Claims priority of provisional application 62/108,563, filed on Jan. 28, 2015.
Prior Publication US 2020/0046524 A1, Feb. 13, 2020
Int. Cl. A61F 2/82 (2013.01); A61F 2/07 (2013.01); A61F 2/856 (2013.01); A61F 2/86 (2013.01); A61F 2/89 (2013.01); A61F 2/966 (2013.01); A61F 2/06 (2013.01); A61F 2/848 (2013.01); A61F 2/852 (2013.01); A61F 2/95 (2013.01)

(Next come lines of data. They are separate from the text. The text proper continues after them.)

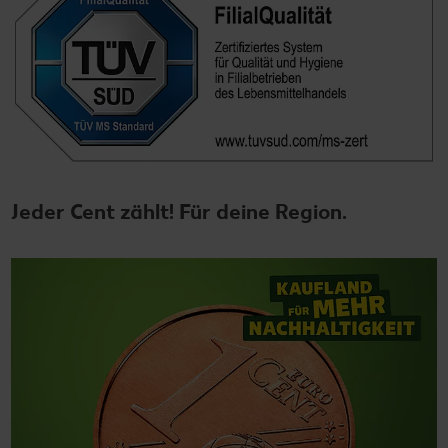
Jeder Cent zählt! Für deine Region.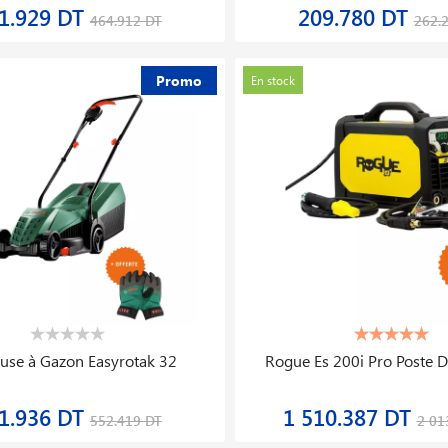
Promo
k
En stock
ipement D′équilibrage De Roues
Compresseur D′air Kp50
Automobiles Kwb300
10 Bar
3 770.550 DT
5 031.104 D
3 969.000 DT
Promo
k
En stock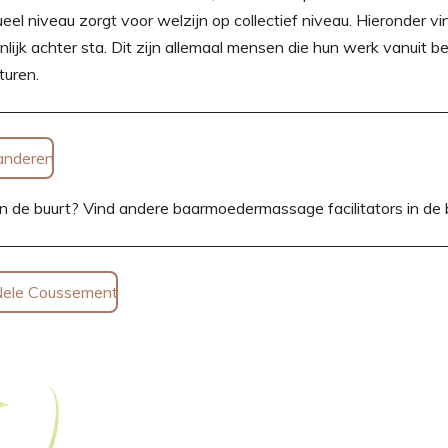
el niveau zorgt voor welzijn op collectief niveau.
Hieronder vin
ijk achter sta. Dit zijn allemaal mensen die hun werk vanuit b
turen.
anderen
ou in de buurt? Vind andere baarmoedermassage facilitators in de 
 Nele Coussement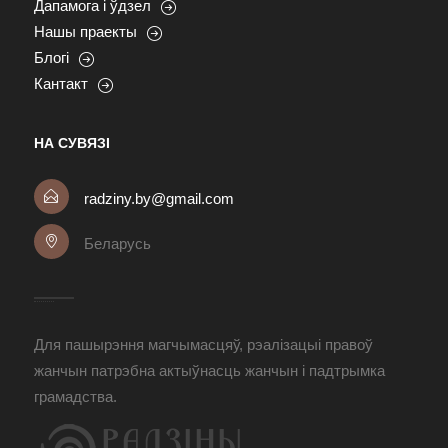
Дапамога і ўдзел
Нашы праекты
Блогі
Кантакт
НА СУВЯЗІ
radziny.by@gmail.com
Беларусь
Для пашырэння магчымасцяў, рэалізацыі правоў
жанчын патрэбна актыўнасць жанчын і падтрымка
грамадства.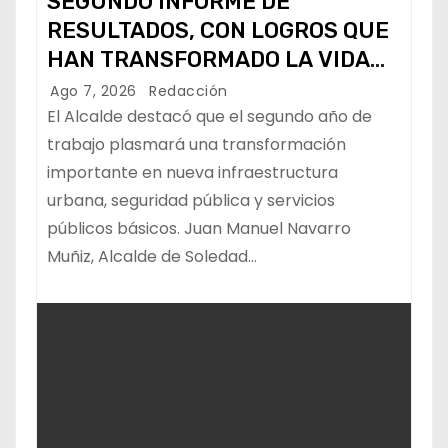
SEGUNDO INFORME DE
RESULTADOS, CON LOGROS QUE
HAN TRANSFORMADO LA VIDA
DE LOS SOLEDENSES: JUAN
Ago 7, 2026
Redacción
MANUEL NAVARRO
El Alcalde destacó que el segundo año de
trabajo plasmará una transformación
importante en nueva infraestructura
urbana, seguridad pública y servicios
públicos básicos. Juan Manuel Navarro
Muñiz, Alcalde de Soledad…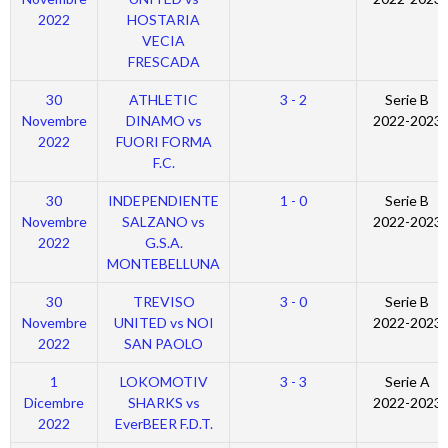
2022
HOSTARIA
VECIA
FRESCADA
30
ATHLETIC
3 - 2
Serie B
Novembre
DINAMO vs
2022-2023
2022
FUORI FORMA
F.C.
30
INDEPENDIENTE
1 - 0
Serie B
Novembre
SALZANO vs
2022-2023
2022
G.S.A.
MONTEBELLUNA
30
TREVISO
3 - 0
Serie B
Novembre
UNITED vs NOI
2022-2023
2022
SAN PAOLO
1
LOKOMOTIV
3 - 3
Serie A
Dicembre
SHARKS vs
2022-2023
2022
EverBEER F.D.T.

CPC A61F 2/856 (2013.01) [A61F 2/07 (2013.01); A61F 2/86 (2013.01); A61F 2/89 (2013.01); A61F 2/9662 (2020.05); A61F 2002/068 (2013.01); A61F 2002/823 (2013.01); A61F 2/848 (2013.01); A61F 2/852 (2013.01); A61F 2002/9505 (2013.01); A61F 2002/9665 (2013.01); A61F 2250/0007 (2013.01); A61F 2250/001 (2013.01); A61F 2250/0015 (2013.01); A61F 2250/0065 (2013.01)] 6 Claims
OG exemplary drawing
 
1. A method comprising:
identifying a dissection within an ascending aorta of a patient;
extending a stent device engaged with a deployment apparatus that includes a guide rod, wherein the deployment apparatus is configured for expanding and contracting the stent device,
wherein the stent device includes a first end that is covered by a non-porous graft material, wherein the first end includes a constraining member for constraining a diameter thereof,
wherein the stent device includes a medial, uncovered portion and an uncovered second end;
wherein the medial, uncovered portion and uncovered second end are free of a non-porous graft material along an entire circumference thereof;
expanding the first end of the stent device after translating the deployment apparatus until the first end is positioned about the identified dissection;
wherein the medial, uncovered portion of the stent device is positioned to span one or more branches fluidly coupled to the aortic arch, wherein the medial portion spans, but does not extend into the one or more branches fluidly coupled to the aorta,
expanding a remainder of the stent device by translating the deployment apparatus to expand or retract the stent device to adjust its length, diameter and wall apposition to engage the remainder with the patient's aorta,
wherein the stent device is a continuous, connected singular stent,
wherein the deployment apparatus comprises a sheath for housing the stent device and the guide rod passes through a center therethrough for deploying the stent device at an operational site,
wherein the sheath constrains the second end of the stent device in a compressed state,
wherein the constraining member constrains first end of the stent device in a compressed state after removal of the sheath until release of the constraining member, and
wherein the guide rod carries the stent device and is removable through a center of the stent device when the stent device is in an expanded state and positioned within the aortic arch of the patient upon removal of the sheath.